**ACTIVITY**
Write out, word for word, every line from the one containing "Lagerung von Fest- und" through the final line of the records.

·····

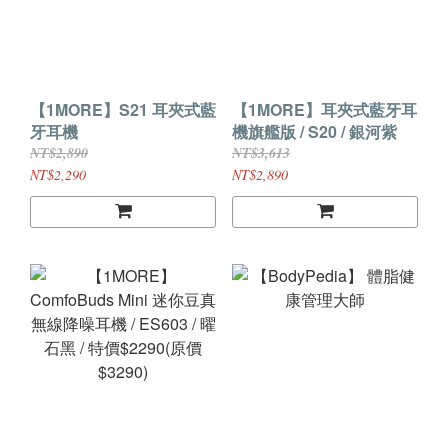
【1MORE】S21 耳夾式藍
【1MORE】耳夾式藍牙耳
牙耳機
機旗艦版 / S20 / 銀河紫
NT$2,890
NT$3,613
NT$2,290
NT$2,890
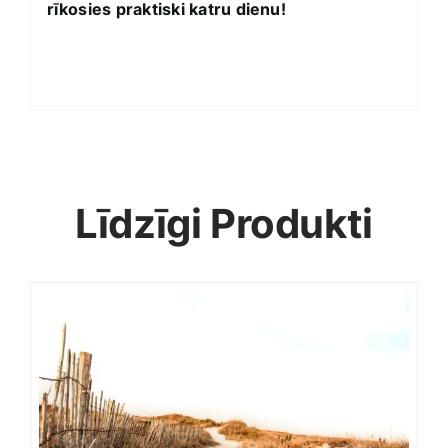
rīkosies praktiski katru dienu!
Līdzīgi Produkti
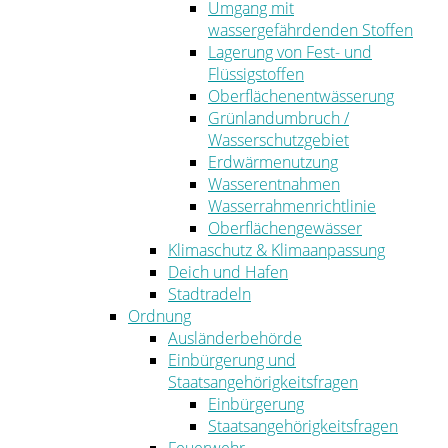
Umgang mit
wassergefährdenden Stoffen
Lagerung von Fest- und
Flüssigstoffen
Oberflächenentwässerung
Grünlandumbruch /
Wasserschutzgebiet
Erdwärmenutzung
Wasserentnahmen
Wasserrahmenrichtlinie
Oberflächengewässer
Klimaschutz & Klimaanpassung
Deich und Hafen
Stadtradeln
Ordnung
Ausländerbehörde
Einbürgerung und
Staatsangehörigkeitsfragen
Einbürgerung
Staatsangehörigkeitsfragen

·····

**RESPONSE TO THIS TASK**
Lagerung von Fest- und
Flüssigstoffen
Oberflächenentwässerung
Grünlandumbruch /
Wasserschutzgebiet
Erdwärmenutzung
Wasserentnahmen
Wasserrahmenrichtlinie
Oberflächengewässer
Klimaschutz & Klimaanpassung
Deich und Hafen
Stadtradeln
Ordnung
Ausländerbehörde
Einbürgerung und
Staatsangehörigkeitsfragen
Einbürgerung
Staatsangehörigkeitsfragen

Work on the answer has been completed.